For Respondent : Mr.V.M.R.Rajendran,

Additional Public Prosecutor

:JUDGMENT



M.CHOCKALINGAM, J.

The appellants, who were ranked as A-1 to A-3 in a Sessions Case, have challenged the judgment of the trial Court, wherein they were found guilty and awarded sentence as follows:

------------------------------------------------------------ Accused Offence (I.P.C.) Sentence ------------------------------------------------------------ A-1 323 (3 counts) Fine of Rs.50/- for each count,

in default to undergo RI for 1

month 325 6 months R.I. and a fine of Rs.50/- in default to

undergo RI for 1

month A-2 302 Life Imprisonment

324, 355 No separate

sentence A-3 323 Fine of Rs.50/-,

in default to undergo RI for 1

month 325 6 months R.I. and

a fine of Rs.50/- in default to

undergo RI for 1

month ------------------------------------------------------------ The trial Court has acquitted A-1 to A-3 of the other charges and A-4 and A-5 of all the charges.

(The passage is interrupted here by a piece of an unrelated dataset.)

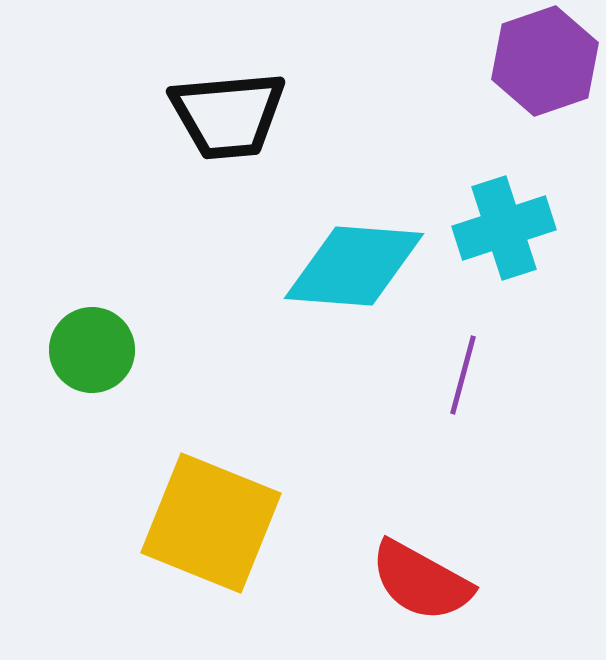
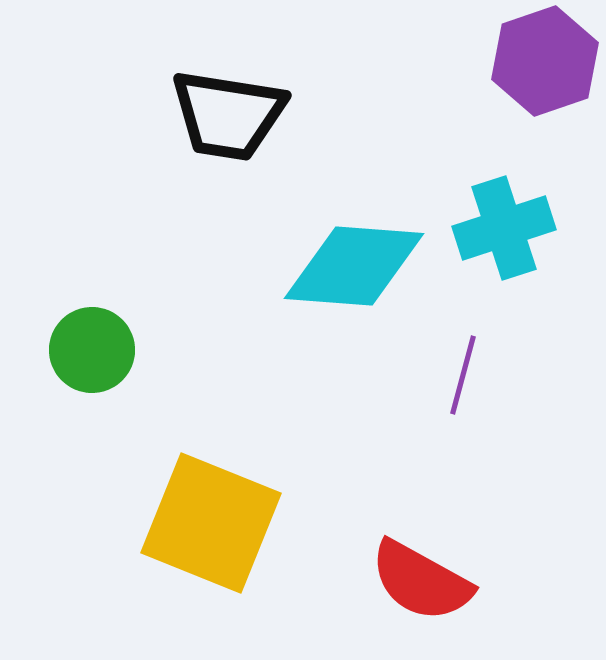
black trapezoid: rotated 14 degrees clockwise
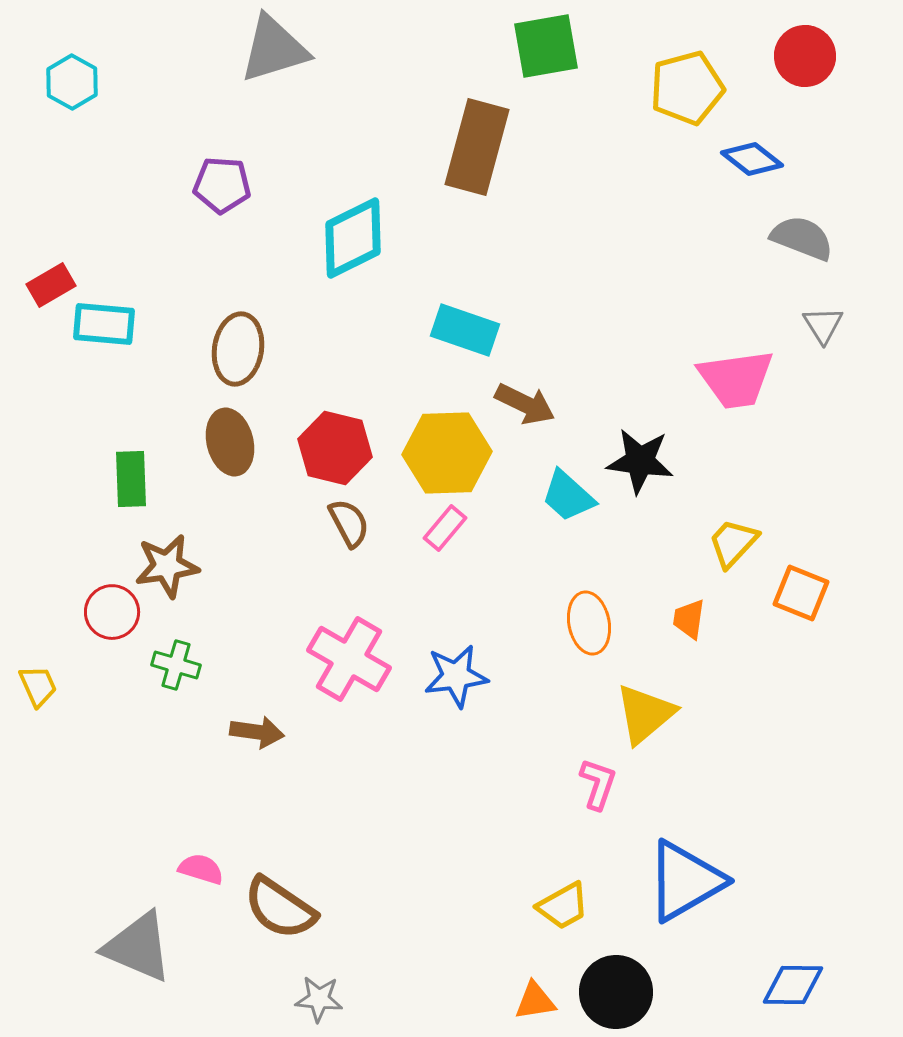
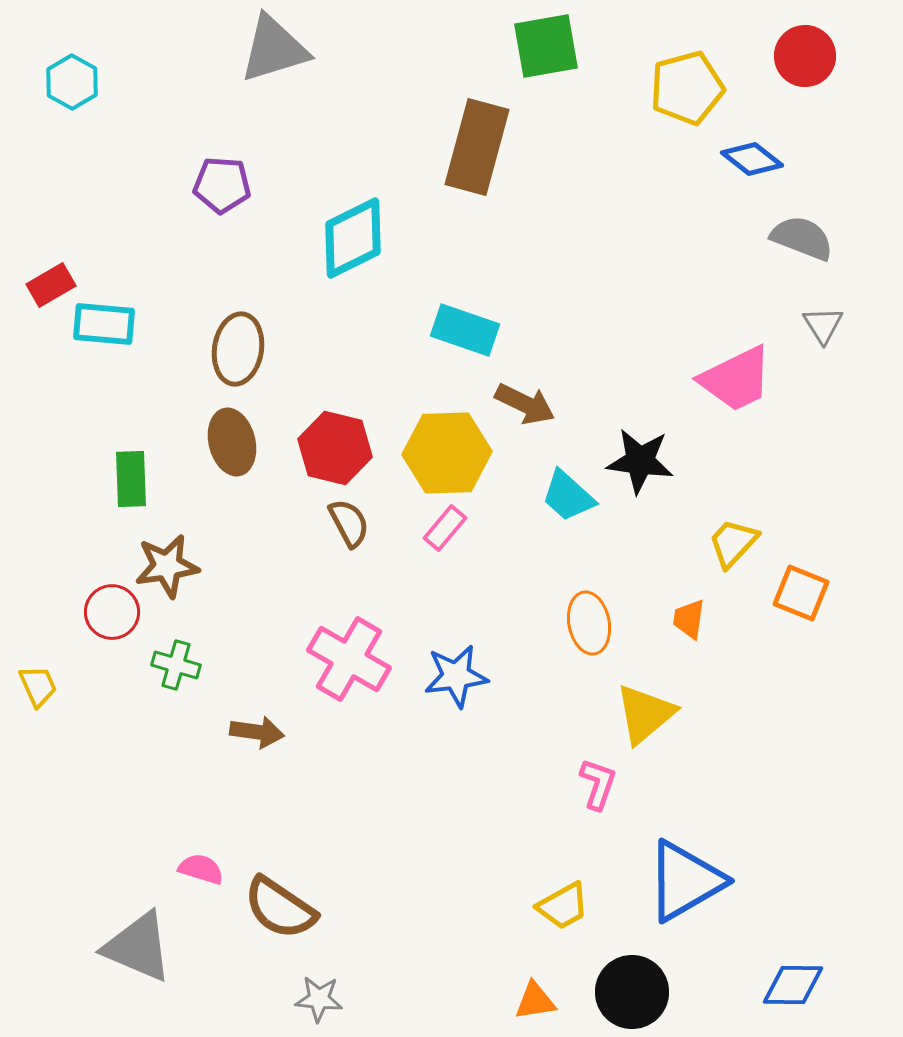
pink trapezoid at (736, 379): rotated 18 degrees counterclockwise
brown ellipse at (230, 442): moved 2 px right
black circle at (616, 992): moved 16 px right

2. The appellants herein along with two others were charged for the offences alleging that they armed with deadly weapons, constituted into an unlawful assembly in prosecution of their common object of assaulting Krishnaveni and others have caused the death of one Karthikeyan and have also caused grievous and simple injuries to the prosecution witnesses.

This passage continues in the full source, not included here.